▶ _Work item_
In the copy, leave out the pictures and repeat all records exactly.

▶ _Data for analysis_
---

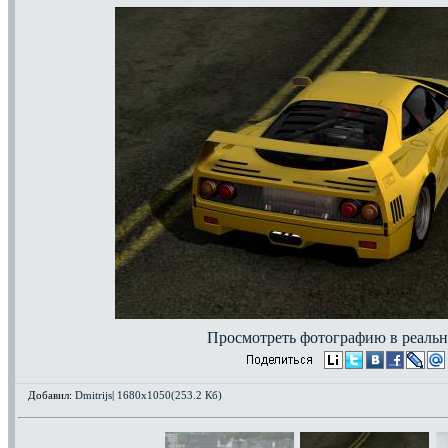
Просмотреть фотографию в реальн
Добавил:
Dmitrijs
|
1680x1050(253.2 Кб)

---

▶ _Answer for this exercise_
Просмотреть фотографию в реальн
Добавил:
Dmitrijs
|
1680x1050(253.2 Кб)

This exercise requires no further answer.